Kickstarter picks Saturday to tell users they've been hacked
If you want to share bad news, send it along on the Saturday of a long weekend. Kickstarter has been hacked, and its 5.6 million user-investors put at risk for identity theft, the firm told customers in an email sent on Saturday.
Hackers may have stolen usernames, email addresses, mailing addresses, phone numbers, and encrypted passwords, the firm said. It said that financial information, such as credit cards, was not compromised.
Kickstarter learned of the hack when it was told by "law enforcement officials" on Wednesday, according to the email, which was signed by Kickstarter CEO Yancey Strickler. According to an accompanying blog post, the firm waited until the weekend to tell users because ...well, he didn't exactly explain why, but said the firm "notified everyone as soon we had thoroughly investigated the situation."

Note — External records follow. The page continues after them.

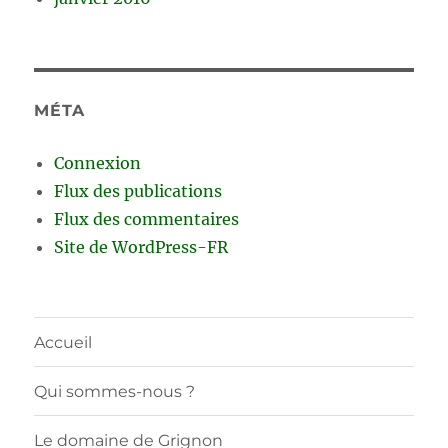
MÉTA
Connexion
Flux des publications
Flux des commentaires
Site de WordPress-FR
Accueil
Qui sommes-nous ?
Le domaine de Grignon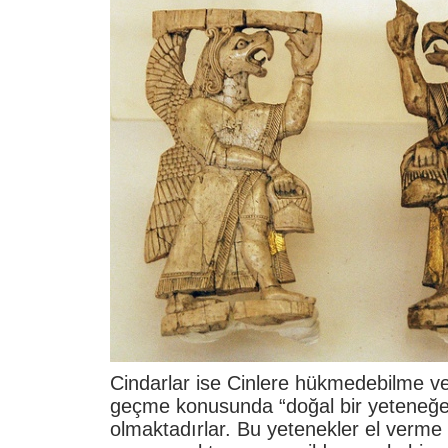
Cindarlar ise Cinlere hükmedebilme ve 
geçme konusunda “doğal bir yeteneğe
olmaktadırlar. Bu yetenekler el verme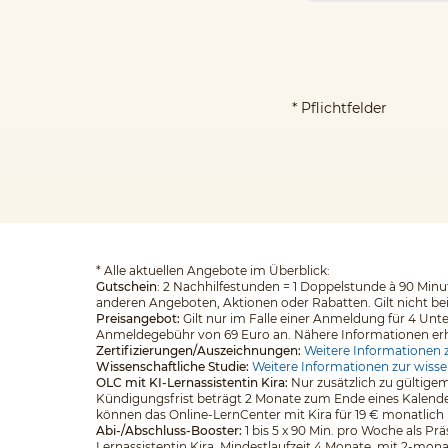
* Pflichtfelder
*
Alle aktuellen Angebote im Überblick:
Gutschein
: 2 Nachhilfestunden = 1 Doppelstunde à 90 Minut
anderen Angeboten, Aktionen oder Rabatten. Gilt nicht be
Preisangebot:
Gilt nur im Falle einer Anmeldung für 4 Unt
Anmeldegebühr von 69 Euro an. Nähere Informationen erhalt
Zertifizierungen/Auszeichnungen:
Weitere Informationen z
Wissenschaftliche Studie:
Weitere Informationen zur wisse
OLC mit KI-Lernassistentin Kira:
Nur zusätzlich zu gültigem
Kündigungsfrist beträgt 2 Monate zum Ende eines Kalender
können das Online-LernCenter mit Kira für 19 € monatlich
Abi-/Abschluss-Booster:
1 bis 5 x 90 Min. pro Woche als Pr
Lernassistentin Kira. Mindestlaufzeit 4 Monate, mit 2-mona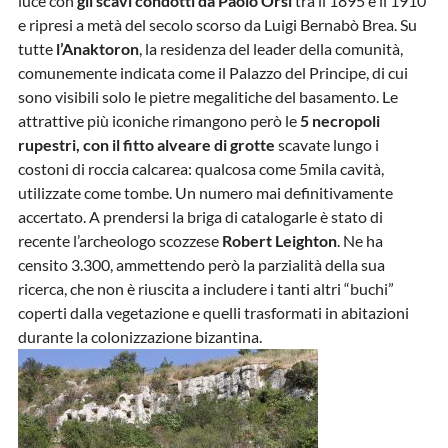
luce con
gli scavi condotti da Paolo Orsi
tra il 1895 e il 1910
e ripresi a metà del secolo scorso da Luigi Bernabò Brea. Su
tutte
l’Anaktoron
, la residenza del leader della comunità,
comunemente indicata come il Palazzo del Principe, di cui
sono visibili solo le pietre megalitiche del basamento. Le
attrattive più iconiche rimangono però le
5 necropoli
rupestri, con il fitto alveare di grotte
scavate lungo i
costoni di roccia calcarea: qualcosa come 5mila cavità,
utilizzate come tombe. Un numero mai definitivamente
accertato. A prendersi la briga di catalogarle è stato di
recente l’archeologo scozzese
Robert Leighton
. Ne ha
censito 3.300, ammettendo però la parzialità della sua
ricerca, che non è riuscita a includere i tanti altri “buchi”
coperti dalla vegetazione e quelli trasformati in abitazioni
durante la colonizzazione bizantina.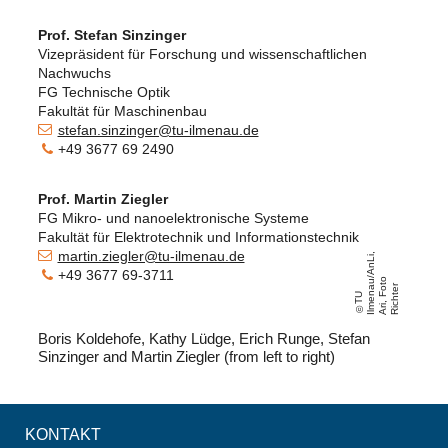
Prof. Stefan Sinzinger
Vizepräsident für Forschung und wissenschaftlichen
Nachwuchs
FG Technische Optik
Fakultät für Maschinenbau
stefan.sinzinger@tu-ilmenau.de
+49 3677 69 2490
Prof. Martin Ziegler
FG Mikro- und nanoelektronische Systeme
Fakultät für Elektrotechnik und Informationstechnik
martin.ziegler@tu-ilmenau.de
,
+49 3677 69-3711
u
/
o
a
o
t
r
T
U
Il
m
e
n
A
n
Li
A
ri
,
F
Ri
c
h
t
e
Boris Koldehofe, Kathy Lüdge, Erich Runge, Stefan
Sinzinger and Martin Ziegler (from left to right)
KONTAKT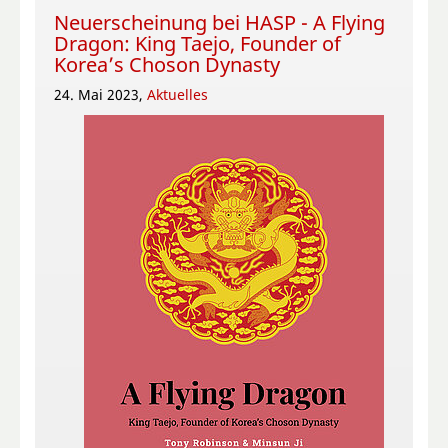
Neuerscheinung bei HASP - A Flying
Dragon: King Taejo, Founder of
Korea’s Choson Dynasty
24. Mai 2023,
Aktuelles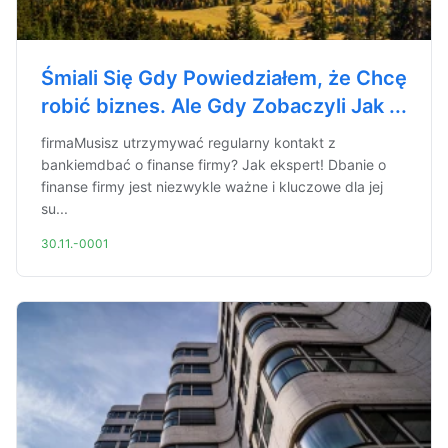
Śmiali Się Gdy Powiedziałem, że Chcę
robić biznes. Ale Gdy Zobaczyli Jak ...
firmaMusisz utrzymywać regularny kontakt z
bankiemdbać o finanse firmy? Jak ekspert! Dbanie o
finanse firmy jest niezwykle ważne i kluczowe dla jej
su...
30.11.-0001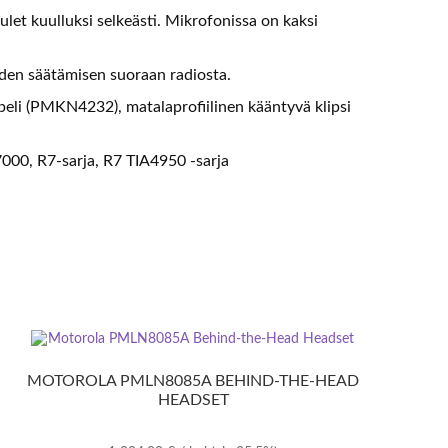
let kuulluksi selkeästi. Mikrofonissa on kaksi
en säätämisen suoraan radiosta.
peli (PMKN4232), matalaprofiilinen kääntyvä klipsi
00, R7-sarja, R7 TIA4950 -sarja
MOTOROLA PMLN8085A BEHIND-THE-HEAD
HEADSET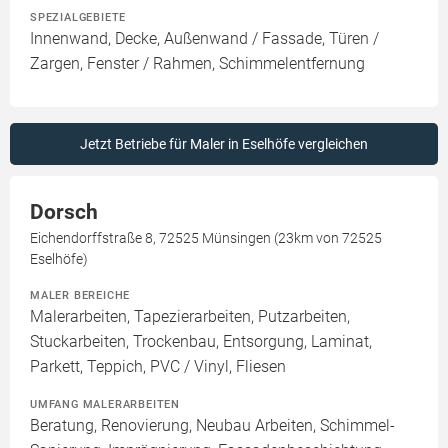
SPEZIALGEBIETE
Innenwand, Decke, Außenwand / Fassade, Türen /
Zargen, Fenster / Rahmen, Schimmelentfernung
Jetzt Betriebe für Maler in Eselhöfe vergleichen
Dorsch
Eichendorffstraße 8, 72525 Münsingen (23km von 72525
Eselhöfe)
MALER BEREICHE
Malerarbeiten, Tapezierarbeiten, Putzarbeiten,
Stuckarbeiten, Trockenbau, Entsorgung, Laminat,
Parkett, Teppich, PVC / Vinyl, Fliesen
UMFANG MALERARBEITEN
Beratung, Renovierung, Neubau Arbeiten, Schimmel-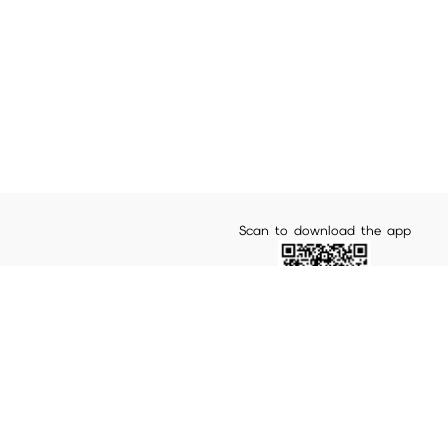
Scan to download the app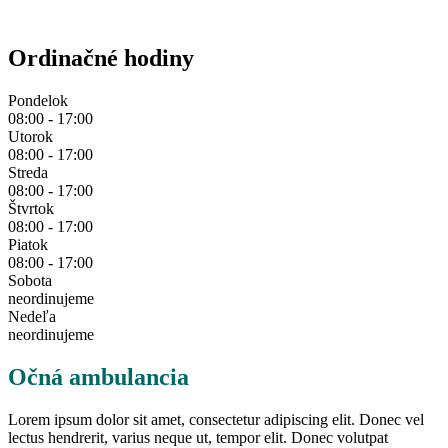
Ordinačné hodiny
Pondelok
08:00 - 17:00
Utorok
08:00 - 17:00
Streda
08:00 - 17:00
Štvrtok
08:00 - 17:00
Piatok
08:00 - 17:00
Sobota
neordinujeme
Nedeľa
neordinujeme
Očná ambulancia
Lorem ipsum dolor sit amet, consectetur adipiscing elit. Donec vel
lectus hendrerit, varius neque ut, tempor elit. Donec volutpat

Sign up for Bob Sullivan's free email newsletter.
While the stolen passwords were encrypted, Strickler wrote that users should change their passwords, because "it is possible for a malicious person with enough computing power to guess and crack an encrypted password, particularly a weak or obvious one." Kickstarter investors who user that same password at other sites are urged to change those passwords, too. Typically, when hackers steal a hoard of usernames and passwords from any site, they immediately try those combinations on large, popular sites, such as Amazon.com.
Kickstarter is a popular crowdfunding website that matches small investors with a wide range of entrepreneurs from restaurateurs to filmmakers. The firm's website says 5.6 million people have pledged funding on the site to 56,000 projects since its launch in 2009.
Add Kickstarter to the list of firms that have been forced to send what I call "Dear John data Letters," to its users. "We lost your data, we're sorry. Best wishes," these notes say. The notes are "never ending," lamented a reader who shared his Kickstarter email with me.
Javelin Strategy & Research recently reported a sharp rise in identity theft, with 13.1 million victims last year.
"We’re incredibly sorry that this happened. We set a very high bar for how we serve our community, and this incident is frustrating and upsetting," Strickler wrote. "We have since improved our security procedures and systems in numerous ways, and we will continue to do so in the weeks and months to come. We are working closely with law enforcement, and we are doing everything in our power to prevent this from happening again."